• [DATASET RECORDS]

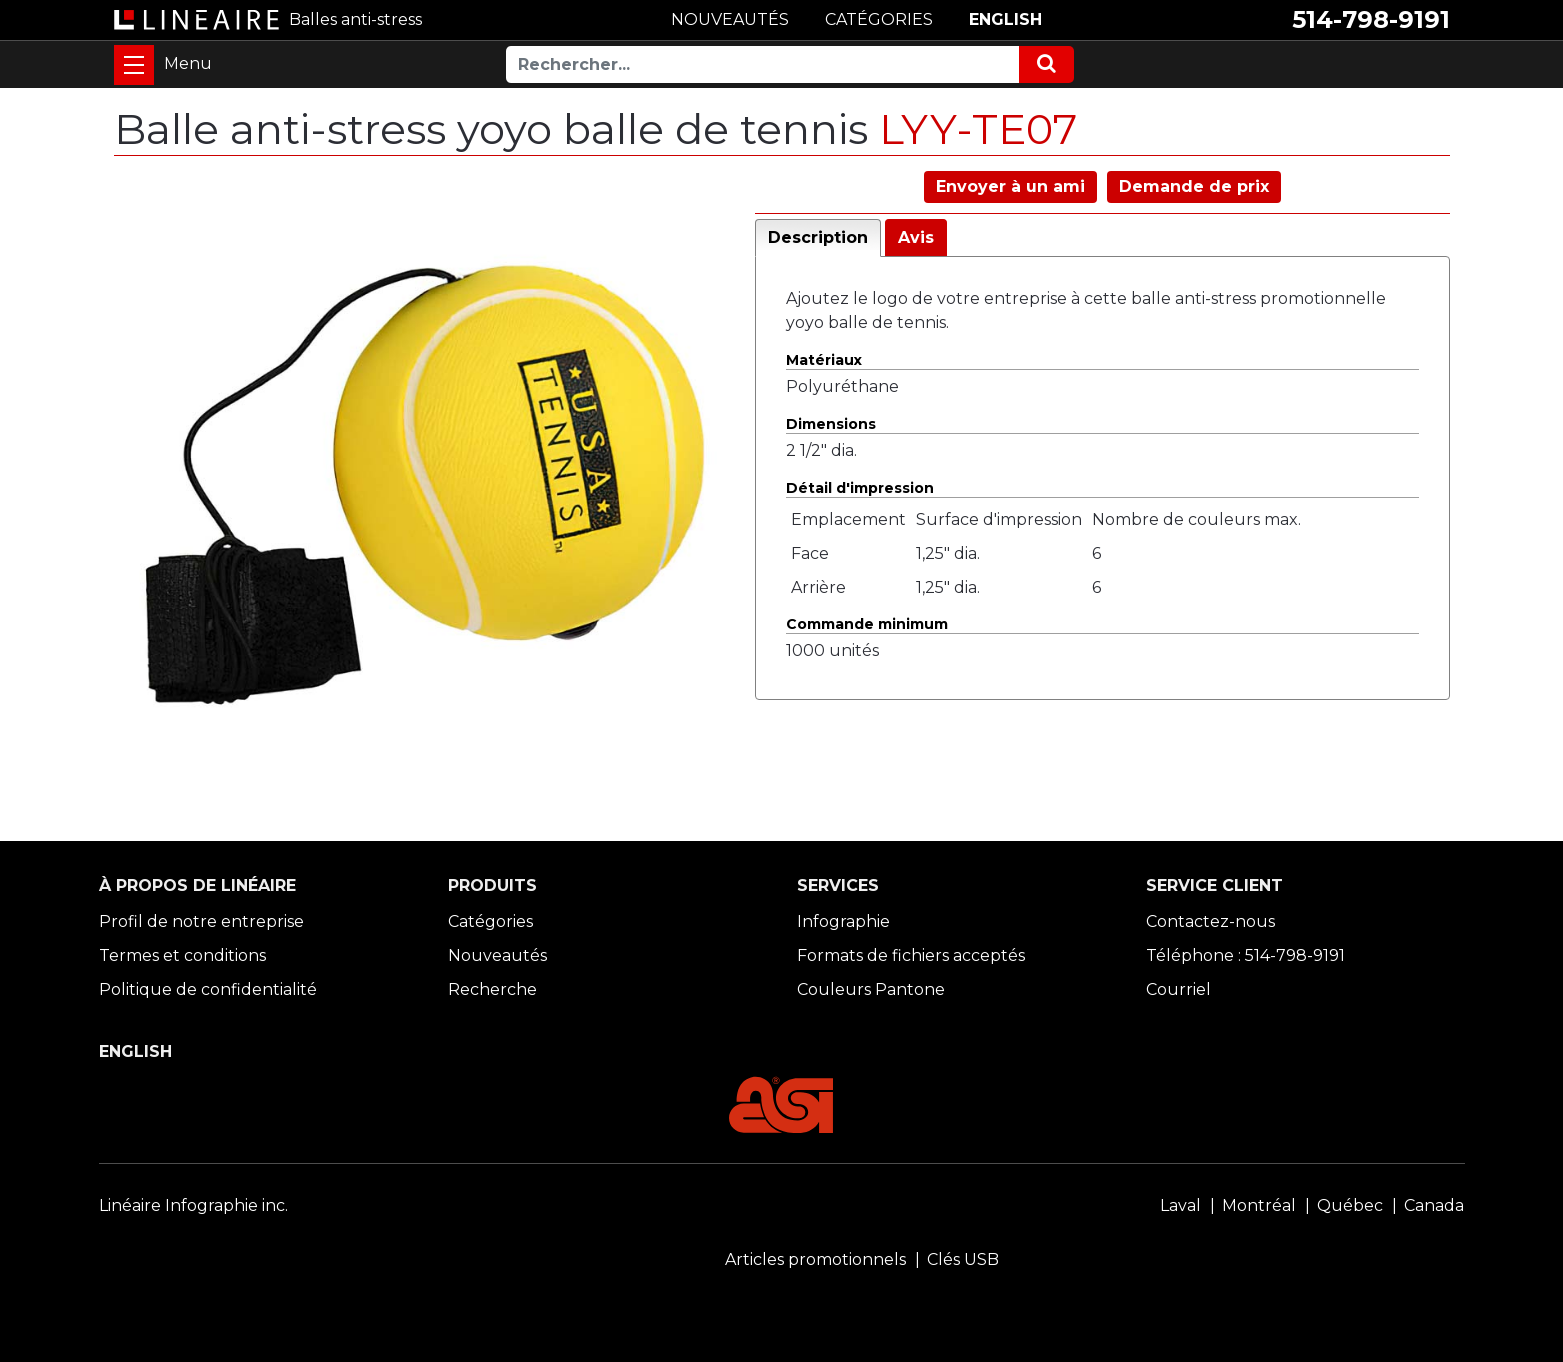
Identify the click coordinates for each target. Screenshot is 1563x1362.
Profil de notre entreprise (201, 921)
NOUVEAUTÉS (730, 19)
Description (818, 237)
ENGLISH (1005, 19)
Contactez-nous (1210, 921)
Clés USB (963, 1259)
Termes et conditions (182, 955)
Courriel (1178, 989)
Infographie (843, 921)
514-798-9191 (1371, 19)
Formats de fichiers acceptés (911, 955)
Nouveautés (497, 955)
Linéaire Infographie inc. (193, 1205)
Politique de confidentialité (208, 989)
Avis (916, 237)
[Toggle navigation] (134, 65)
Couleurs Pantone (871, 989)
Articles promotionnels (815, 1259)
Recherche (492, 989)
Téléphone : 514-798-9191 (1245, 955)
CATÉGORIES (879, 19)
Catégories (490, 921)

...

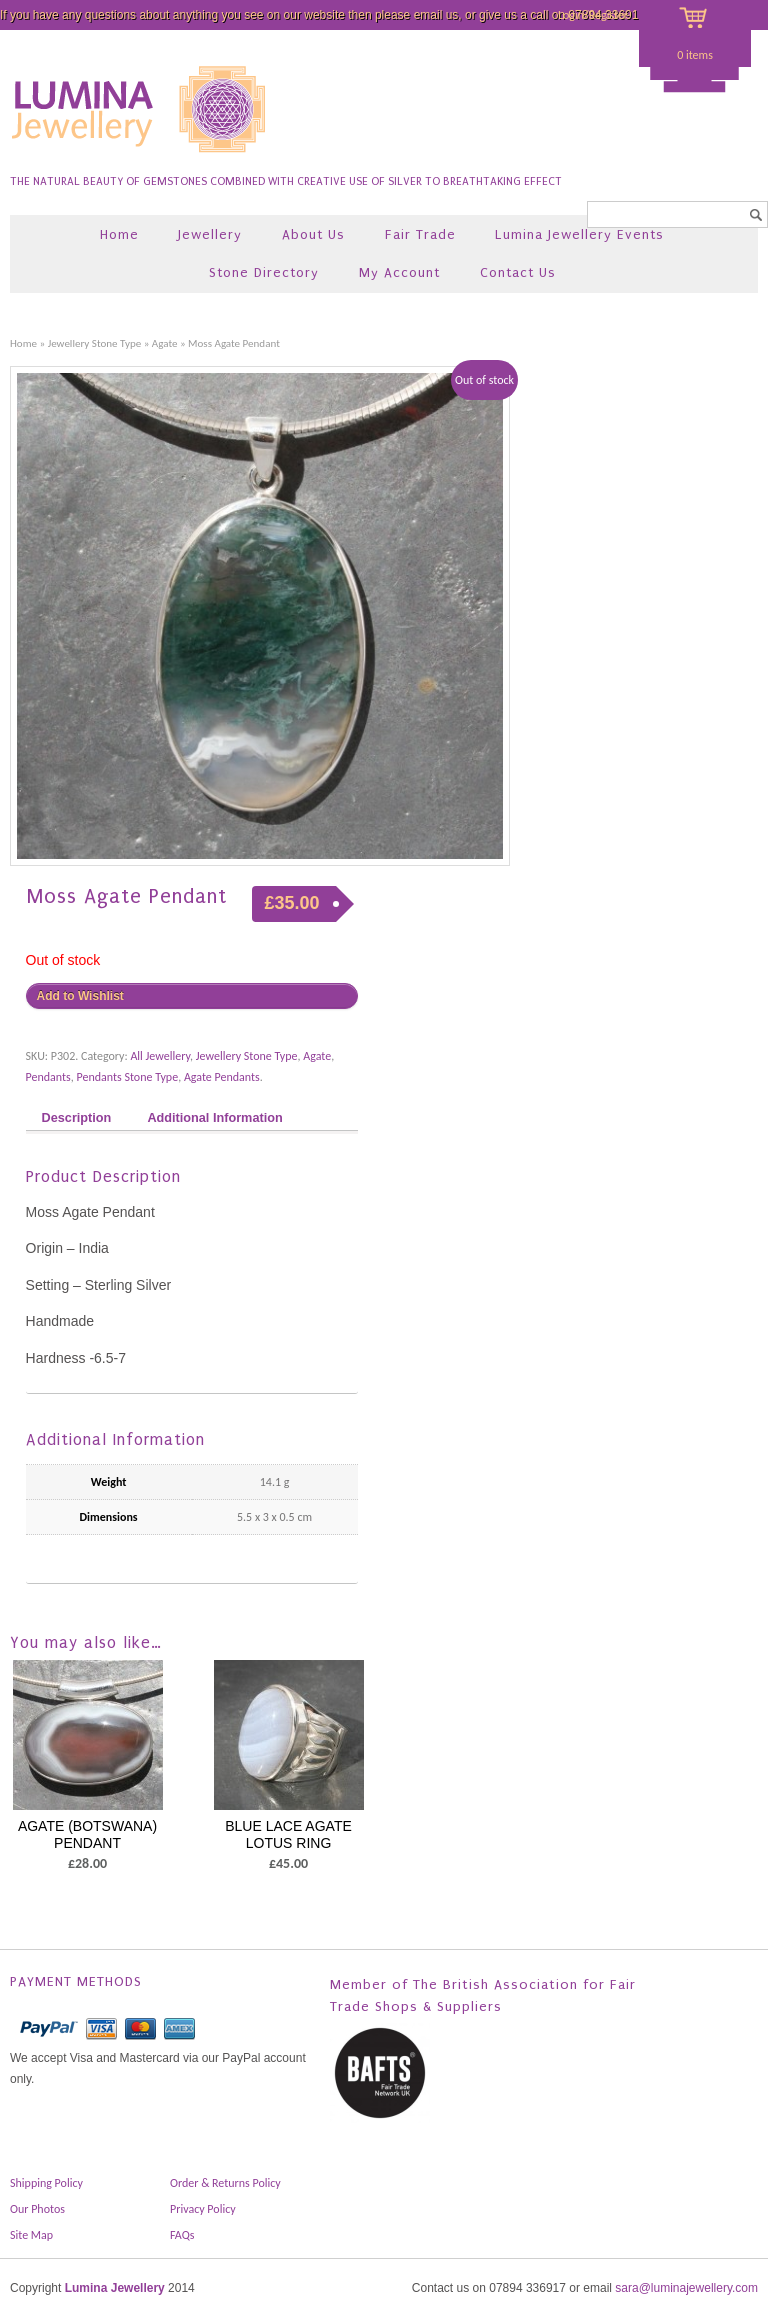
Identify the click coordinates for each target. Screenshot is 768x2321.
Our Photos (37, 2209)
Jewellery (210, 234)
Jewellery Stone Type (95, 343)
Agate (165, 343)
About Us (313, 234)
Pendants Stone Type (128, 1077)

--

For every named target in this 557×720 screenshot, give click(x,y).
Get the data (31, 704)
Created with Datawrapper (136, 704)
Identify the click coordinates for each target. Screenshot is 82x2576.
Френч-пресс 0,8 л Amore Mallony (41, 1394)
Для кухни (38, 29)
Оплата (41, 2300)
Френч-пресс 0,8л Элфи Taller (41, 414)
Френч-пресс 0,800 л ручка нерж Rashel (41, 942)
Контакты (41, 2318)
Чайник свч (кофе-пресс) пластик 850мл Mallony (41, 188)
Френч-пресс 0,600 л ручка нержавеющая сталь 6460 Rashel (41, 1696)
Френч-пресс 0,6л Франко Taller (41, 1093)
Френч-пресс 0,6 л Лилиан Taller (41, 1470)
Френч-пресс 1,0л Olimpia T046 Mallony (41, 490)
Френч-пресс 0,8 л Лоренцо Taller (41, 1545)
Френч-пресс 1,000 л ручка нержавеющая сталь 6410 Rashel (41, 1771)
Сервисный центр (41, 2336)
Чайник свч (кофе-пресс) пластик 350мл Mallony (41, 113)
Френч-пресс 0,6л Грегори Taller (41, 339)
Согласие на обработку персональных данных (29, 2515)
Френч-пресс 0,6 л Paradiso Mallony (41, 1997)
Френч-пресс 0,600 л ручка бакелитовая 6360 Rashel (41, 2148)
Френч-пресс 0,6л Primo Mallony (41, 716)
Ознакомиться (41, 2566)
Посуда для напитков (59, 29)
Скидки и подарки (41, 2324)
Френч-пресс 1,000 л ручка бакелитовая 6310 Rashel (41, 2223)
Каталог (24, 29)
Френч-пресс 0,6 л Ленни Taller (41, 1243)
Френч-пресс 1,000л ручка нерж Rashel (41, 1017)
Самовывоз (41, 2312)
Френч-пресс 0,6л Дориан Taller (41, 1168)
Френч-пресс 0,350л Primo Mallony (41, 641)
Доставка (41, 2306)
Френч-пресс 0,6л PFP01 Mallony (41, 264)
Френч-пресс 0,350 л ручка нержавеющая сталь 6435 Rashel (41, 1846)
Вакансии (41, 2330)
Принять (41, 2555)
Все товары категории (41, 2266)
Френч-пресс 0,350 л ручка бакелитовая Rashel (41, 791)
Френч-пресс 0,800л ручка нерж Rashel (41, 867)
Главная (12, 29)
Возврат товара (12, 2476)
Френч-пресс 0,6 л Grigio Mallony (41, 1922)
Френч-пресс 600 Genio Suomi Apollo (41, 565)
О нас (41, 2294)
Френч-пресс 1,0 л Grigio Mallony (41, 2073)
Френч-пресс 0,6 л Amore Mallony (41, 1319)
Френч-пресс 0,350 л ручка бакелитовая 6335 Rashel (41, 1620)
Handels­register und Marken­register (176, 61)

• [TASK DIRECTIONS] In the listing above, locate the line containing "Согласие на обработку" and the line containing "Каталог (24, 29)". Transcribe those two lines and everything between them, exactly as written.

• [TASK OUTPUT]
Согласие на обработку персональных данных (29, 2515)
Френч-пресс 0,6 л Paradiso Mallony (41, 1997)
Френч-пресс 0,600 л ручка бакелитовая 6360 Rashel (41, 2148)
Френч-пресс 0,6л Primo Mallony (41, 716)
Ознакомиться (41, 2566)
Посуда для напитков (59, 29)
Скидки и подарки (41, 2324)
Френч-пресс 1,000 л ручка бакелитовая 6310 Rashel (41, 2223)
Каталог (24, 29)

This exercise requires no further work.